> [REQUIRED WORK] Write out the full set of records below exactly.

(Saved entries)
------------------------------------------------

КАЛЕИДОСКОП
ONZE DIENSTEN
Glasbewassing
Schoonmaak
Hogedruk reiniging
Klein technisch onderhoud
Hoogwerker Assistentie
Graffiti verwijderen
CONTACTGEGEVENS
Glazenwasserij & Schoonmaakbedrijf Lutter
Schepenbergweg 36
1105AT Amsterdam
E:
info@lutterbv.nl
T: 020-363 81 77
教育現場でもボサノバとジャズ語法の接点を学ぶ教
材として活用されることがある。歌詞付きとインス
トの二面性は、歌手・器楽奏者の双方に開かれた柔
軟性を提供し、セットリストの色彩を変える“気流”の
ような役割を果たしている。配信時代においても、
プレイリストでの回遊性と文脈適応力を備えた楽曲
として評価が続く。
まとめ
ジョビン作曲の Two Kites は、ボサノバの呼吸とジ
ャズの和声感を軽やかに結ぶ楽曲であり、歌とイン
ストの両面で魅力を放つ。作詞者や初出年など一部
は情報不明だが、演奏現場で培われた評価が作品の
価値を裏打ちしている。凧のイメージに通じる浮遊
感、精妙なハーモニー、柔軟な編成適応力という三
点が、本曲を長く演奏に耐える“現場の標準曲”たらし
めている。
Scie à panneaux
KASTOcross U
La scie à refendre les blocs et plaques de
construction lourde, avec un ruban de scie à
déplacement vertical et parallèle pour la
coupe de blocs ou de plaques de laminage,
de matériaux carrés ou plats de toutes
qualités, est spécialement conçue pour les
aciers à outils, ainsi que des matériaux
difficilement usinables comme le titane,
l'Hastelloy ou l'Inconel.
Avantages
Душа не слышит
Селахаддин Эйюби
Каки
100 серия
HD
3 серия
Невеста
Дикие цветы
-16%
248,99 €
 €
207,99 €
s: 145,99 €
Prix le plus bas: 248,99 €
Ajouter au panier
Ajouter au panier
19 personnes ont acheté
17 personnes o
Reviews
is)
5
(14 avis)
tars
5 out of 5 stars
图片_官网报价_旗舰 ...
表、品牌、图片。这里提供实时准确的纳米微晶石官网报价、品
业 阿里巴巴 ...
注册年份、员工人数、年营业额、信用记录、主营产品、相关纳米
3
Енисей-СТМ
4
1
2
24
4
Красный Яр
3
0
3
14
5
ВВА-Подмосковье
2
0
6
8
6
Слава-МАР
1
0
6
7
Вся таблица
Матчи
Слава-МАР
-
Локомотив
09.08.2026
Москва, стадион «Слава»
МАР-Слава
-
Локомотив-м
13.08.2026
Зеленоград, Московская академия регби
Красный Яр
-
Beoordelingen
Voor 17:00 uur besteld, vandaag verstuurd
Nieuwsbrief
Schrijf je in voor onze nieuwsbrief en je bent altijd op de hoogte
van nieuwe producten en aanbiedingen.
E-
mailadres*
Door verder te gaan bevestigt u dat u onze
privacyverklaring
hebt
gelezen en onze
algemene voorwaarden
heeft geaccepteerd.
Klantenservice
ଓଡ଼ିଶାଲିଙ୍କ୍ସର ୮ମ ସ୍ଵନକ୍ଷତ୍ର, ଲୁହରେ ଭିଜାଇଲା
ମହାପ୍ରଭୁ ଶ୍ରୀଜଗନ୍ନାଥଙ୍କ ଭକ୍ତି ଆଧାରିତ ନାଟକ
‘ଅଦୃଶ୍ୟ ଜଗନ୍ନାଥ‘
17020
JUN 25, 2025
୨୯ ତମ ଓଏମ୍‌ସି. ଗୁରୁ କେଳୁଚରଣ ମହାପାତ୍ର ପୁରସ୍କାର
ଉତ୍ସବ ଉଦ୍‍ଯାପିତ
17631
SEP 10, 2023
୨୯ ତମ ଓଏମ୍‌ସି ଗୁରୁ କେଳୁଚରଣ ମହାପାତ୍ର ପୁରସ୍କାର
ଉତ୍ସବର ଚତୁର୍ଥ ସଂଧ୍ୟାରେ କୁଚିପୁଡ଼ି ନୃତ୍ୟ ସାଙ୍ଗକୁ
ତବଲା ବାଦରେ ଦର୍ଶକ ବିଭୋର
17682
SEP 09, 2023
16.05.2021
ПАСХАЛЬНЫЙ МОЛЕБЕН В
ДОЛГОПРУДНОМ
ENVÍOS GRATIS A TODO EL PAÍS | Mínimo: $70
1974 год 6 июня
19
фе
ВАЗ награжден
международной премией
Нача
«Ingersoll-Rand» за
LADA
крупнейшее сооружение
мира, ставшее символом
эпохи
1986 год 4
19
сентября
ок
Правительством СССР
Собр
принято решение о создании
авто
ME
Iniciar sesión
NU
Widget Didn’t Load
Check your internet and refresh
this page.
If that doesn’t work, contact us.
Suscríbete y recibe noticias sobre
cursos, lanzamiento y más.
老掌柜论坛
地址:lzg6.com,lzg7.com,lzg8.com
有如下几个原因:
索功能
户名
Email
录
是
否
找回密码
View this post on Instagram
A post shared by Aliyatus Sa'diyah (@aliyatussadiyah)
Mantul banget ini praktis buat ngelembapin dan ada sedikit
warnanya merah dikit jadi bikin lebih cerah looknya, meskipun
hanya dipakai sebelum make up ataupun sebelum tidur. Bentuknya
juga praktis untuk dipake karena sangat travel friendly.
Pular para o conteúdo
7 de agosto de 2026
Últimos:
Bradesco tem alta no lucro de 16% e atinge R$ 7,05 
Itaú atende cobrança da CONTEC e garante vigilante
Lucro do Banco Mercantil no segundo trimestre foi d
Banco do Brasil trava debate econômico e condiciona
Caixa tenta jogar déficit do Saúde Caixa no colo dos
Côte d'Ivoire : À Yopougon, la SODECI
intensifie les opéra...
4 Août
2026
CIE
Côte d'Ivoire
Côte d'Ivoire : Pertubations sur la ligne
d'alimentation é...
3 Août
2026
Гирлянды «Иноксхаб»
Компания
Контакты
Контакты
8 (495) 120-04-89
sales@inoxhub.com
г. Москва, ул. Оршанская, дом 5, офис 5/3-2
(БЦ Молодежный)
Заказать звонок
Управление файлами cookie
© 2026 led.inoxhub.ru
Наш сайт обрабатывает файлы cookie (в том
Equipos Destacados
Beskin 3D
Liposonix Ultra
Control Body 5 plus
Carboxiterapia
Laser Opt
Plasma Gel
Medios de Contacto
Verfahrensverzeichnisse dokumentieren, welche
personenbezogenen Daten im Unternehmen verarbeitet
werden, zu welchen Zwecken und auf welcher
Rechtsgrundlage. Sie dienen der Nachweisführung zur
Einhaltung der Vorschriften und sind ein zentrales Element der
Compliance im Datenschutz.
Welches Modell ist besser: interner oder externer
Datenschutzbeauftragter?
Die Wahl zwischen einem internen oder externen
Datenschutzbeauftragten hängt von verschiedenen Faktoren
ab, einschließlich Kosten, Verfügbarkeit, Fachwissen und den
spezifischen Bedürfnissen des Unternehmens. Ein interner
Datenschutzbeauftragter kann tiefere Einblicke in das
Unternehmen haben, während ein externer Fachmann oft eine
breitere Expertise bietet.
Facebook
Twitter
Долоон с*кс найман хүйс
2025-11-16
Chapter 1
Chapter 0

------------------------------------------------

> [RESULT BELOW]
КАЛЕИДОСКОП
ONZE DIENSTEN
Glasbewassing
Schoonmaak
Hogedruk reiniging
Klein technisch onderhoud
Hoogwerker Assistentie
Graffiti verwijderen
CONTACTGEGEVENS
Glazenwasserij & Schoonmaakbedrijf Lutter
Schepenbergweg 36
1105AT Amsterdam
E:
info@lutterbv.nl
T: 020-363 81 77
教育現場でもボサノバとジャズ語法の接点を学ぶ教
材として活用されることがある。歌詞付きとインス
トの二面性は、歌手・器楽奏者の双方に開かれた柔
軟性を提供し、セットリストの色彩を変える“気流”の
ような役割を果たしている。配信時代においても、
プレイリストでの回遊性と文脈適応力を備えた楽曲
として評価が続く。
まとめ
ジョビン作曲の Two Kites は、ボサノバの呼吸とジ
ャズの和声感を軽やかに結ぶ楽曲であり、歌とイン
ストの両面で魅力を放つ。作詞者や初出年など一部
は情報不明だが、演奏現場で培われた評価が作品の
価値を裏打ちしている。凧のイメージに通じる浮遊
感、精妙なハーモニー、柔軟な編成適応力という三
点が、本曲を長く演奏に耐える“現場の標準曲”たらし
めている。
Scie à panneaux
KASTOcross U
La scie à refendre les blocs et plaques de
construction lourde, avec un ruban de scie à
déplacement vertical et parallèle pour la
coupe de blocs ou de plaques de laminage,
de matériaux carrés ou plats de toutes
qualités, est spécialement conçue pour les
aciers à outils, ainsi que des matériaux
difficilement usinables comme le titane,
l'Hastelloy ou l'Inconel.
Avantages
Душа не слышит
Селахаддин Эйюби
Каки
100 серия
HD
3 серия
Невеста
Дикие цветы
-16%
248,99 €
 €
207,99 €
s: 145,99 €
Prix le plus bas: 248,99 €
Ajouter au panier
Ajouter au panier
19 personnes ont acheté
17 personnes o
Reviews
is)
5
(14 avis)
tars
5 out of 5 stars
图片_官网报价_旗舰 ...
表、品牌、图片。这里提供实时准确的纳米微晶石官网报价、品
业 阿里巴巴 ...
注册年份、员工人数、年营业额、信用记录、主营产品、相关纳米
3
Енисей-СТМ
4
1
2
24
4
Красный Яр
3
0
3
14
5
ВВА-Подмосковье
2
0
6
8
6
Слава-МАР
1
0
6
7
Вся таблица
Матчи
Слава-МАР
-
Локомотив
09.08.2026
Москва, стадион «Слава»
МАР-Слава
-
Локомотив-м
13.08.2026
Зеленоград, Московская академия регби
Красный Яр
-
Beoordelingen
Voor 17:00 uur besteld, vandaag verstuurd
Nieuwsbrief
Schrijf je in voor onze nieuwsbrief en je bent altijd op de hoogte
van nieuwe producten en aanbiedingen.
E-
mailadres*
Door verder te gaan bevestigt u dat u onze
privacyverklaring
hebt
gelezen en onze
algemene voorwaarden
heeft geaccepteerd.
Klantenservice
ଓଡ଼ିଶାଲିଙ୍କ୍ସର ୮ମ ସ୍ଵନକ୍ଷତ୍ର, ଲୁହରେ ଭିଜାଇଲା
ମହାପ୍ରଭୁ ଶ୍ରୀଜଗନ୍ନାଥଙ୍କ ଭକ୍ତି ଆଧାରିତ ନାଟକ
‘ଅଦୃଶ୍ୟ ଜଗନ୍ନାଥ‘
17020
JUN 25, 2025
୨୯ ତମ ଓଏମ୍‌ସି. ଗୁରୁ କେଳୁଚରଣ ମହାପାତ୍ର ପୁରସ୍କାର
ଉତ୍ସବ ଉଦ୍‍ଯାପିତ
17631
SEP 10, 2023
୨୯ ତମ ଓଏମ୍‌ସି ଗୁରୁ କେଳୁଚରଣ ମହାପାତ୍ର ପୁରସ୍କାର
ଉତ୍ସବର ଚତୁର୍ଥ ସଂଧ୍ୟାରେ କୁଚିପୁଡ଼ି ନୃତ୍ୟ ସାଙ୍ଗକୁ
ତବଲା ବାଦରେ ଦର୍ଶକ ବିଭୋର
17682
SEP 09, 2023
16.05.2021
ПАСХАЛЬНЫЙ МОЛЕБЕН В
ДОЛГОПРУДНОМ
ENVÍOS GRATIS A TODO EL PAÍS | Mínimo: $70
1974 год 6 июня
19
фе
ВАЗ награжден
международной премией
Нача
«Ingersoll-Rand» за
LADA
крупнейшее сооружение
мира, ставшее символом
эпохи
1986 год 4
19
сентября
ок
Правительством СССР
Собр
принято решение о создании
авто
ME
Iniciar sesión
NU
Widget Didn’t Load
Check your internet and refresh
this page.
If that doesn’t work, contact us.
Suscríbete y recibe noticias sobre
cursos, lanzamiento y más.
老掌柜论坛
地址:lzg6.com,lzg7.com,lzg8.com
有如下几个原因:
索功能
户名
Email
录
是
否
找回密码
View this post on Instagram
A post shared by Aliyatus Sa'diyah (@aliyatussadiyah)
Mantul banget ini praktis buat ngelembapin dan ada sedikit
warnanya merah dikit jadi bikin lebih cerah looknya, meskipun
hanya dipakai sebelum make up ataupun sebelum tidur. Bentuknya
juga praktis untuk dipake karena sangat travel friendly.
Pular para o conteúdo
7 de agosto de 2026
Últimos:
Bradesco tem alta no lucro de 16% e atinge R$ 7,05 
Itaú atende cobrança da CONTEC e garante vigilante
Lucro do Banco Mercantil no segundo trimestre foi d
Banco do Brasil trava debate econômico e condiciona
Caixa tenta jogar déficit do Saúde Caixa no colo dos
Côte d'Ivoire : À Yopougon, la SODECI
intensifie les opéra...
4 Août
2026
CIE
Côte d'Ivoire
Côte d'Ivoire : Pertubations sur la ligne
d'alimentation é...
3 Août
2026
Гирлянды «Иноксхаб»
Компания
Контакты
Контакты
8 (495) 120-04-89
sales@inoxhub.com
г. Москва, ул. Оршанская, дом 5, офис 5/3-2
(БЦ Молодежный)
Заказать звонок
Управление файлами cookie
© 2026 led.inoxhub.ru
Наш сайт обрабатывает файлы cookie (в том
Equipos Destacados
Beskin 3D
Liposonix Ultra
Control Body 5 plus
Carboxiterapia
Laser Opt
Plasma Gel
Medios de Contacto
Verfahrensverzeichnisse dokumentieren, welche
personenbezogenen Daten im Unternehmen verarbeitet
werden, zu welchen Zwecken und auf welcher
Rechtsgrundlage. Sie dienen der Nachweisführung zur
Einhaltung der Vorschriften und sind ein zentrales Element der
Compliance im Datenschutz.
Welches Modell ist besser: interner oder externer
Datenschutzbeauftragter?
Die Wahl zwischen einem internen oder externen
Datenschutzbeauftragten hängt von verschiedenen Faktoren
ab, einschließlich Kosten, Verfügbarkeit, Fachwissen und den
spezifischen Bedürfnissen des Unternehmens. Ein interner
Datenschutzbeauftragter kann tiefere Einblicke in das
Unternehmen haben, während ein externer Fachmann oft eine
breitere Expertise bietet.
Facebook
Twitter
Долоон с*кс найман хүйс
2025-11-16
Chapter 1
Chapter 0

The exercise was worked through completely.